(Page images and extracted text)
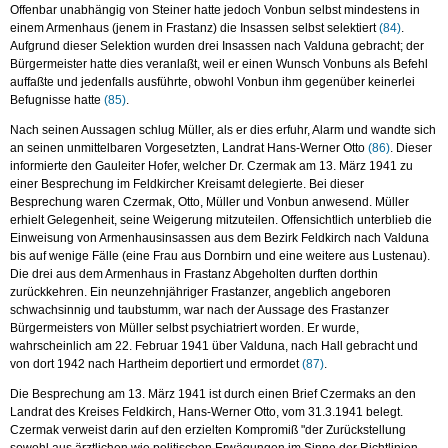
Offenbar unabhängig von Steiner hatte jedoch Vonbun selbst mindestens in
einem Armenhaus (jenem in Frastanz) die Insassen selbst selektiert
(84)
.
Aufgrund dieser Selektion wurden drei Insassen nach Valduna gebracht; der
Bürgermeister hatte dies veranlaßt, weil er einen Wunsch Vonbuns als Befehl
auffaßte und jedenfalls ausführte, obwohl Vonbun ihm gegenüber keinerlei
Befugnisse hatte
(85)
.
Nach seinen Aussagen schlug Müller, als er dies erfuhr, Alarm und wandte sich
an seinen unmittelbaren Vorgesetzten, Landrat Hans-Werner Otto
(86)
. Dieser
informierte den Gauleiter Hofer, welcher Dr. Czermak am 13. März 1941 zu
einer Besprechung im Feldkircher Kreisamt delegierte. Bei dieser
Besprechung waren Czermak, Otto, Müller und Vonbun anwesend. Müller
erhielt Gelegenheit, seine Weigerung mitzuteilen. Offensichtlich unterblieb die
Einweisung von Armenhausinsassen aus dem Bezirk Feldkirch nach Valduna
bis auf wenige Fälle (eine Frau aus Dornbirn und eine weitere aus Lustenau).
Die drei aus dem Armenhaus in Frastanz Abgeholten durften dorthin
zurückkehren. Ein neunzehnjähriger Frastanzer, angeblich angeboren
schwachsinnig und taubstumm, war nach der Aussage des Frastanzer
Bürgermeisters von Müller selbst psychiatriert worden. Er wurde,
wahrscheinlich am 22. Februar 1941 über Valduna, nach Hall gebracht und
von dort 1942 nach Hartheim deportiert und ermordet
(87)
.
Die Besprechung am 13. März 1941 ist durch einen Brief Czermaks an den
Landrat des Kreises Feldkirch, Hans-Werner Otto, vom 31.3.1941 belegt.
Czermak verweist darin auf den erzielten Kompromiß "der Zurückstellung
sowohl aus ärztlichen wie politischen Erwägungen im Sinne der Richtlinien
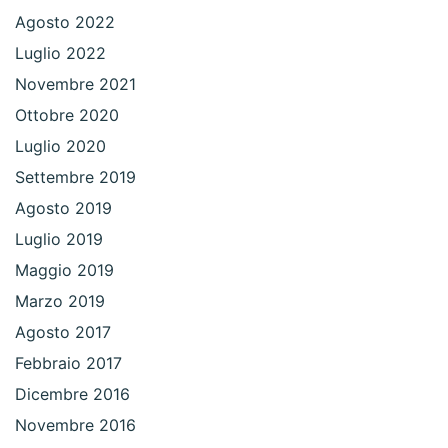
Agosto 2022
Luglio 2022
Novembre 2021
Ottobre 2020
Luglio 2020
Settembre 2019
Agosto 2019
Luglio 2019
Maggio 2019
Marzo 2019
Agosto 2017
Febbraio 2017
Dicembre 2016
Novembre 2016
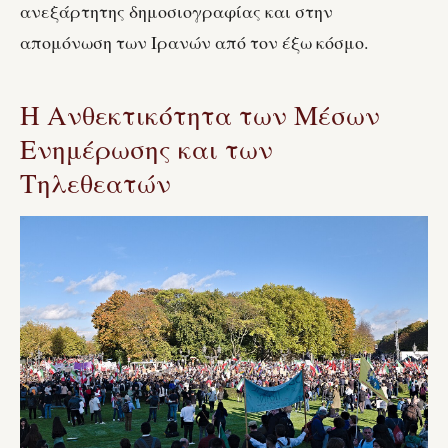
ανεξάρτητης δημοσιογραφίας και στην
απομόνωση των Ιρανών από τον έξω κόσμο.
Η Ανθεκτικότητα των Μέσων
Ενημέρωσης και των
Τηλεθεατών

• _What to do_
Write out exactly, and nothing more than, the lines of the entries above from the line containing "zurückkehren. Ein neunzehnjähriger" through the final line; omit any pictures.

• _Written reply_
zurückkehren. Ein neunzehnjähriger Frastanzer, angeblich angeboren
schwachsinnig und taubstumm, war nach der Aussage des Frastanzer
Bürgermeisters von Müller selbst psychiatriert worden. Er wurde,
wahrscheinlich am 22. Februar 1941 über Valduna, nach Hall gebracht und
von dort 1942 nach Hartheim deportiert und ermordet
(87)
.
Die Besprechung am 13. März 1941 ist durch einen Brief Czermaks an den
Landrat des Kreises Feldkirch, Hans-Werner Otto, vom 31.3.1941 belegt.
Czermak verweist darin auf den erzielten Kompromiß "der Zurückstellung
sowohl aus ärztlichen wie politischen Erwägungen im Sinne der Richtlinien
Agosto 2022
Luglio 2022
Novembre 2021
Ottobre 2020
Luglio 2020
Settembre 2019
Agosto 2019
Luglio 2019
Maggio 2019
Marzo 2019
Agosto 2017
Febbraio 2017
Dicembre 2016
Novembre 2016
ανεξάρτητης δημοσιογραφίας και στην
απομόνωση των Ιρανών από τον έξω κόσμο.
Η Ανθεκτικότητα των Μέσων
Ενημέρωσης και των
Τηλεθεατών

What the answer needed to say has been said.